Work item
Please copy the entries below word for word, leaving out any image.
### Data to process
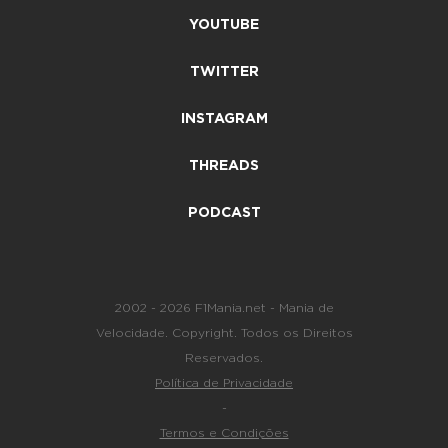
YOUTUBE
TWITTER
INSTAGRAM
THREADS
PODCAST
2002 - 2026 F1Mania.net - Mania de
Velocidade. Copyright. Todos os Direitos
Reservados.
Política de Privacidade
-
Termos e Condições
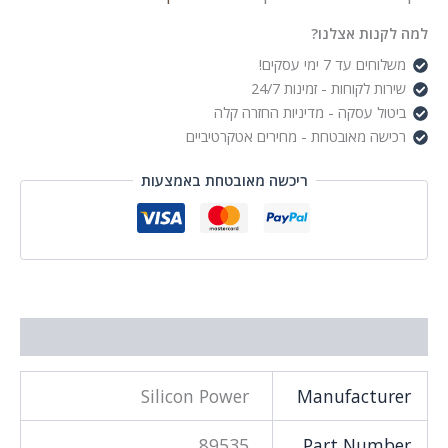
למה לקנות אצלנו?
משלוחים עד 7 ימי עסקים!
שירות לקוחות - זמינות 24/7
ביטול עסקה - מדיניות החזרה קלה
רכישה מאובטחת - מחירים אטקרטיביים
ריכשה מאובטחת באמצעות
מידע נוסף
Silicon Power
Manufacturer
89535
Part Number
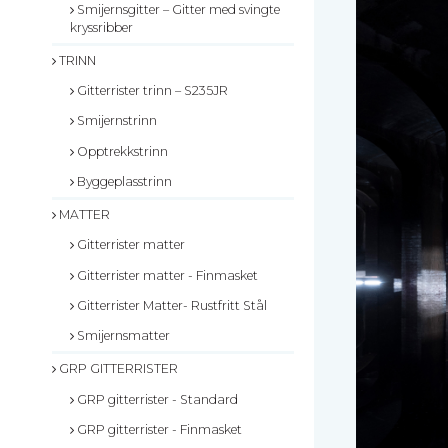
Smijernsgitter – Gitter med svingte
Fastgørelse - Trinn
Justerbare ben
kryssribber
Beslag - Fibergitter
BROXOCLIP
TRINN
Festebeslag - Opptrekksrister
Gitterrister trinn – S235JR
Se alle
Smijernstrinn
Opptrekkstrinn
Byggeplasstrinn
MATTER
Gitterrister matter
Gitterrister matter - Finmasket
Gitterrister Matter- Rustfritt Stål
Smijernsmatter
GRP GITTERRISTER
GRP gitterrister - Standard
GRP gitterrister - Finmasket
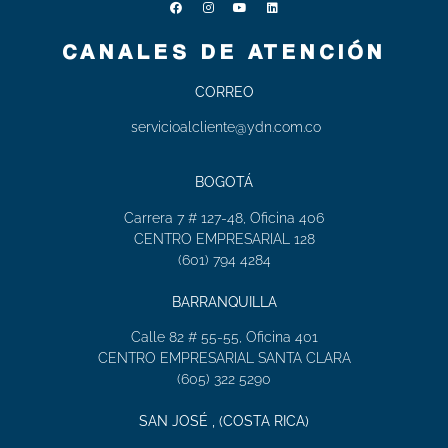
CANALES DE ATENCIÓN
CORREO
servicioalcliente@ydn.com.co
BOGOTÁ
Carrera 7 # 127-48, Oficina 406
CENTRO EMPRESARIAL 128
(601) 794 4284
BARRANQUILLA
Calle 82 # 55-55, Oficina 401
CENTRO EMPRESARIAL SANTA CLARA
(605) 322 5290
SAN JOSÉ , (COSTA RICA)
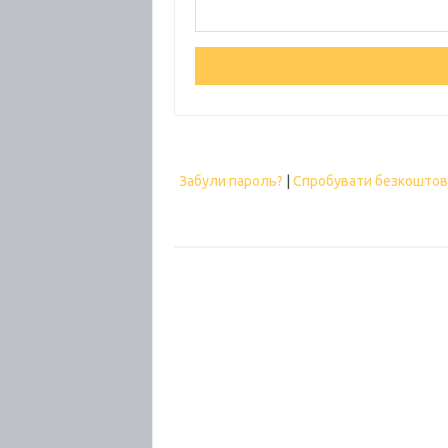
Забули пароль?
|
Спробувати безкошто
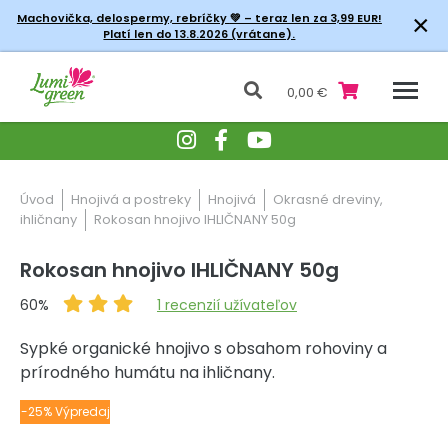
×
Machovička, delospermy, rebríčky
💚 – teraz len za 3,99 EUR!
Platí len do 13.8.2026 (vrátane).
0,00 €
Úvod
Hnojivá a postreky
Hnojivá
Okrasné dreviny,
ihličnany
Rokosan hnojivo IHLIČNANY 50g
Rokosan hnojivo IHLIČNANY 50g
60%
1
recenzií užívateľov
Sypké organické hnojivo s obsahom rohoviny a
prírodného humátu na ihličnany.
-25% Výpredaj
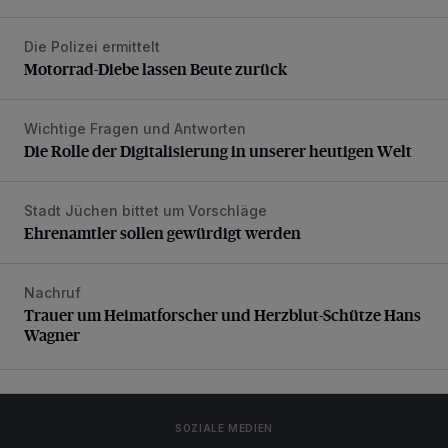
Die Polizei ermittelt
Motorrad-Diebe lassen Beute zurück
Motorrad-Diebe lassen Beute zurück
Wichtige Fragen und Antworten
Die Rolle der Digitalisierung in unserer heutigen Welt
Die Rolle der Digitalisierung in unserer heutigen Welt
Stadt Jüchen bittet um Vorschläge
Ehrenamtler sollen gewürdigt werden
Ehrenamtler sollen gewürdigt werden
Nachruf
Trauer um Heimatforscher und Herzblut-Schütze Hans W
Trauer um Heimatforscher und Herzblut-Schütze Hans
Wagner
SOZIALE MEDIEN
######
Written answer
YOUTUBE
TWITTER
INSTAGRAM
THREADS
PODCAST
2002 - 2026 F1Mania.net - Mania de
Velocidade. Copyright. Todos os Direitos
Reservados.
Política de Privacidade
-
Termos e Condições
למה לקנות אצלנו?
משלוחים עד 7 ימי עסקים!
שירות לקוחות - זמינות 24/7
ביטול עסקה - מדיניות החזרה קלה
רכישה מאובטחת - מחירים אטקרטיביים
ריכשה מאובטחת באמצעות
מידע נוסף
Silicon Power
Manufacturer
89535
Part Number
Smijernsgitter – Gitter med svingte
Fastgørelse - Trinn
Justerbare ben
kryssribber
Beslag - Fibergitter
BROXOCLIP
TRINN
Festebeslag - Opptrekksrister
Gitterrister trinn – S235JR
Se alle
Smijernstrinn
Opptrekkstrinn
Byggeplasstrinn
MATTER
Gitterrister matter
Gitterrister matter - Finmasket
Gitterrister Matter- Rustfritt Stål
Smijernsmatter
GRP GITTERRISTER
GRP gitterrister - Standard
GRP gitterrister - Finmasket
CANALES DE ATENCIÓN
CORREO
servicioalcliente@ydn.com.co
BOGOTÁ
Carrera 7 # 127-48, Oficina 406
CENTRO EMPRESARIAL 128
(601) 794 4284
BARRANQUILLA
Calle 82 # 55-55, Oficina 401
CENTRO EMPRESARIAL SANTA CLARA
(605) 322 5290
SAN JOSÉ , (COSTA RICA)
Забули пароль?
|
Спробувати безкошто
×
Machovička, delospermy, rebríčky
💚 – teraz len za 3,99 EUR!
Platí len do 13.8.2026 (vrátane).
0,00 €
Úvod
Hnojivá a postreky
Hnojivá
Okrasné dreviny,
ihličnany
Rokosan hnojivo IHLIČNANY 50g
Rokosan hnojivo IHLIČNANY 50g
60%
1
recenzií užívateľov
Sypké organické hnojivo s obsahom rohoviny a
prírodného humátu na ihličnany.
-25% Výpredaj
Die Polizei ermittelt
Motorrad-Diebe lassen Beute zurück
Motorrad-Diebe lassen Beute zurück
Wichtige Fragen und Antworten
Die Rolle der Digitalisierung in unserer heutigen Welt
Die Rolle der Digitalisierung in unserer heutigen Welt
Stadt Jüchen bittet um Vorschläge
Ehrenamtler sollen gewürdigt werden
Ehrenamtler sollen gewürdigt werden
Nachruf
Trauer um Heimatforscher und Herzblut-Schütze Hans W
Trauer um Heimatforscher und Herzblut-Schütze Hans
Wagner
SOZIALE MEDIEN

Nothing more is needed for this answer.